Random Formatting...I Want Tables

A

Athena

I just hired on with a new company, and I am in charge of
formatting all their long documents. We have a 90+ page
price list that has been quite randomly formatted using a
series of tabs, spaces, section and column breaks. This
thing is a piece of work...really defies all logic.

I'd like to convert the data into Word tables because the
data is constantly changing(there's still enough "fancy"
formatting that Excel may not be the best choice), and
yet, I do not know how to effectively and efficiently move
the data into the tables. I've been copying a line and
transferring it to the appropriate cell in another
document.
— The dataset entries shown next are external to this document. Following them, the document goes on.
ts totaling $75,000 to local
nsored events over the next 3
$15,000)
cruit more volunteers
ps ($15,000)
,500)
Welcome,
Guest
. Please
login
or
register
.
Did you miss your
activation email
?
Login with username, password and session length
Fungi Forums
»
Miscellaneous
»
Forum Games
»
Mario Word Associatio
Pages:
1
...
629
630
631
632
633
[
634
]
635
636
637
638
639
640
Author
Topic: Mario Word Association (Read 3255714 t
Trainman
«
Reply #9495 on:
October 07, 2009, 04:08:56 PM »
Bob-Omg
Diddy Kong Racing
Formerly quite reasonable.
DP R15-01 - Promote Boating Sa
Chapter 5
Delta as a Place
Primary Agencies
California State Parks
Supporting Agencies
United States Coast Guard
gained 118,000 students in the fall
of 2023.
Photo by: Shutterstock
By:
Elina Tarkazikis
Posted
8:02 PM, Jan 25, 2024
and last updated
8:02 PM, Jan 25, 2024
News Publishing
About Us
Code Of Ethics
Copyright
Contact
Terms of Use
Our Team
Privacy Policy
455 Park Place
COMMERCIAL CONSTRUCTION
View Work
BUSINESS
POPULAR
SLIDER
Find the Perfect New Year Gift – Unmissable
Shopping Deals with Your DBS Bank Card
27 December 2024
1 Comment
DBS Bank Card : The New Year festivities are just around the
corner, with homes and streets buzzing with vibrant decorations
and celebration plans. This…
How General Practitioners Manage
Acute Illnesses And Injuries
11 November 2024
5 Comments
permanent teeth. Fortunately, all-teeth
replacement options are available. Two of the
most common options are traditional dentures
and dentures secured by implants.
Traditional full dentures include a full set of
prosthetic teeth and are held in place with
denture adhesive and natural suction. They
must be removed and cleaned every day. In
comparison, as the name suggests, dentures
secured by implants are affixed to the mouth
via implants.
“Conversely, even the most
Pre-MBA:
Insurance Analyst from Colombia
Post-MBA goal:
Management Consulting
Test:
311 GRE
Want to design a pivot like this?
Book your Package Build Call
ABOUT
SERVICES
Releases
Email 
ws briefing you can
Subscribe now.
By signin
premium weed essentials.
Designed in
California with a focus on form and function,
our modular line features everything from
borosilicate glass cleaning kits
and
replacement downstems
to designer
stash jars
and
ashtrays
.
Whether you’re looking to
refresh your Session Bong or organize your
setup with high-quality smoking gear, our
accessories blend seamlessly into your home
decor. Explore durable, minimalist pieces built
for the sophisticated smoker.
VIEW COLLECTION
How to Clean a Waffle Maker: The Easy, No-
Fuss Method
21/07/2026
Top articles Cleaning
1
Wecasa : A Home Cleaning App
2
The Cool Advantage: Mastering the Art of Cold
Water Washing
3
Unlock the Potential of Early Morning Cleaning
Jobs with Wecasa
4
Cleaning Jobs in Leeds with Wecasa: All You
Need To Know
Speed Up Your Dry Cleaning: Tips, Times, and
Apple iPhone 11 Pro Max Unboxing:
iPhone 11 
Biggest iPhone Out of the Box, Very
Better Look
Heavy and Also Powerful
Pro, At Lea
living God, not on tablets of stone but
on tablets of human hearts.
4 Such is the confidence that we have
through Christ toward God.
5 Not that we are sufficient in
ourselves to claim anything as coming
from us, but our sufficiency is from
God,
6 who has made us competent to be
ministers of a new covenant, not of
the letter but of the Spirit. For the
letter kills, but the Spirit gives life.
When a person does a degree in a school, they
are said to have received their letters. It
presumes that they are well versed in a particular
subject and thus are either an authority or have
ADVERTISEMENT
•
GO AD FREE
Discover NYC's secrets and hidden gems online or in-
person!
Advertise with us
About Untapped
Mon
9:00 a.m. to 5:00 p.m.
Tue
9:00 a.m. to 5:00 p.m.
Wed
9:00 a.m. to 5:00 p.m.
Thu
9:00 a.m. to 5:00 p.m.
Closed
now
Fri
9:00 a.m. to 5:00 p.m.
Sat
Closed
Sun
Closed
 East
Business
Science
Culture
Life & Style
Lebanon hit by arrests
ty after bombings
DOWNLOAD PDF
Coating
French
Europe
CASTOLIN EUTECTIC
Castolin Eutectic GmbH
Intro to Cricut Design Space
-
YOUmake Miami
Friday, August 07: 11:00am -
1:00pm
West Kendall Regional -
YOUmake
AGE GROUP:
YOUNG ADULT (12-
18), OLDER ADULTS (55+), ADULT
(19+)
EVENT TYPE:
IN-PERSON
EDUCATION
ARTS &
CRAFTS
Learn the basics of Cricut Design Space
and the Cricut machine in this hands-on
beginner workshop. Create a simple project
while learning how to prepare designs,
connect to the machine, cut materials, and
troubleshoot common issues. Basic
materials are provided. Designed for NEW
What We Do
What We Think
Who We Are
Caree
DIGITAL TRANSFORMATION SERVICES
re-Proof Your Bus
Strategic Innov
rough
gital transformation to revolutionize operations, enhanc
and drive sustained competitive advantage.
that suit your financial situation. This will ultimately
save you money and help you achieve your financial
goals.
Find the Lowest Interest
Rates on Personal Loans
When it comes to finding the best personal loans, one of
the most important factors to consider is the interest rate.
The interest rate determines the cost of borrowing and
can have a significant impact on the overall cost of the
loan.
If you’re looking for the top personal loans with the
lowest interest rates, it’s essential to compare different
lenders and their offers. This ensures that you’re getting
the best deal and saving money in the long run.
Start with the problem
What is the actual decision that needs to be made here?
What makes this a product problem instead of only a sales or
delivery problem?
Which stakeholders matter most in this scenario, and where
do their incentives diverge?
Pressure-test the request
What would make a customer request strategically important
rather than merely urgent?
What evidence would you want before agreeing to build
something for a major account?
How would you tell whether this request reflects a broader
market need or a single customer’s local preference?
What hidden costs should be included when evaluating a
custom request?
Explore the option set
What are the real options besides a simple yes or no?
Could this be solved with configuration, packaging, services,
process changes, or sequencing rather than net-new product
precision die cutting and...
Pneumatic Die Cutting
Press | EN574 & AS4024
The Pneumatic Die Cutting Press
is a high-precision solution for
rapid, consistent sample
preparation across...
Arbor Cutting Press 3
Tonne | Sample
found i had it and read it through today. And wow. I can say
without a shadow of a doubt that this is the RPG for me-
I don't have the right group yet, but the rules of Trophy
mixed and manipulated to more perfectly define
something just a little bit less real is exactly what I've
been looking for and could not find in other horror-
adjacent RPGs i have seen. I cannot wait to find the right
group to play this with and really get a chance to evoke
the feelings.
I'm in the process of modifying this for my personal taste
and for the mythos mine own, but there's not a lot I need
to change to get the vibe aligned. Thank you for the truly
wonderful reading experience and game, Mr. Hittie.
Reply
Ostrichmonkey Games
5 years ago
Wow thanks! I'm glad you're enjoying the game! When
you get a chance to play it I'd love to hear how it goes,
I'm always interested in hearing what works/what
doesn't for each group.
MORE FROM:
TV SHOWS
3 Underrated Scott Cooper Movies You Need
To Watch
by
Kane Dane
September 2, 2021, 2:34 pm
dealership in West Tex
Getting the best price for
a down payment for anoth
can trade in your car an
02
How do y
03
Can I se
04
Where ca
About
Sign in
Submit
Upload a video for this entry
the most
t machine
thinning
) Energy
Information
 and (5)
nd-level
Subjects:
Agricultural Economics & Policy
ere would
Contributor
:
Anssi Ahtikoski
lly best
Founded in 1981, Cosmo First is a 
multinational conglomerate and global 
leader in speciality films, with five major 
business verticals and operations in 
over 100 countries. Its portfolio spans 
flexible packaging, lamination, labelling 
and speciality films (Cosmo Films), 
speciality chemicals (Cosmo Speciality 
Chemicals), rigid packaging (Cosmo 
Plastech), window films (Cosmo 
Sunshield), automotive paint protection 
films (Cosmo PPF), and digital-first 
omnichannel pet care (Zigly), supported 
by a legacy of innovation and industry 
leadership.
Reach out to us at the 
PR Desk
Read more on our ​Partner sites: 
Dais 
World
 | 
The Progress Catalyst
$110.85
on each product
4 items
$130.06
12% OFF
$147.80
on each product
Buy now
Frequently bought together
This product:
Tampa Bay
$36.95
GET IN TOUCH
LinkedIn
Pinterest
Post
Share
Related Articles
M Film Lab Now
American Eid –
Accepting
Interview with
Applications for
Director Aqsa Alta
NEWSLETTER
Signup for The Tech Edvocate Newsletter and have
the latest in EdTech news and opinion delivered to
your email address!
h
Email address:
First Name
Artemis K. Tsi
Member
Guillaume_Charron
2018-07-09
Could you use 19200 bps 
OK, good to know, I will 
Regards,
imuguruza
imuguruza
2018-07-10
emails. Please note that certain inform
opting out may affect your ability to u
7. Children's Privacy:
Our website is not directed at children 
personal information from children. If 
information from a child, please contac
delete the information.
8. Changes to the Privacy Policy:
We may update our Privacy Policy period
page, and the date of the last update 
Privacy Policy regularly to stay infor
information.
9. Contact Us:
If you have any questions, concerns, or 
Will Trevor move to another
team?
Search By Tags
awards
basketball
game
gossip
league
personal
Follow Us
I've got 10,000+ lines, and this has to get out
before the end of Sept. How do I expedite the process?

Thank You!!!!
 
J

Jonathan West

Hi Athena,

That's a tough one. It depends to a certain extent on how random is all is.
First thing to to is take a backup of your orihginal document. The
experiments you will need to do may mess the document up, so you want to
play with a copy and know that if the worst comes to the worst, you can go
back to your original.

They key thing about getting it into a table is getting the data into a
proper tab-delimited format first. Then its a fairly straightforward job to
then do a Convert Text to Table.

I'm not sure where the column section breaks come in, so in this answer I'm
going to concentrate on the tabs & spaces.

Assuming that every row of the table has an item in every column, then one
way to approach this is to proceed as follows.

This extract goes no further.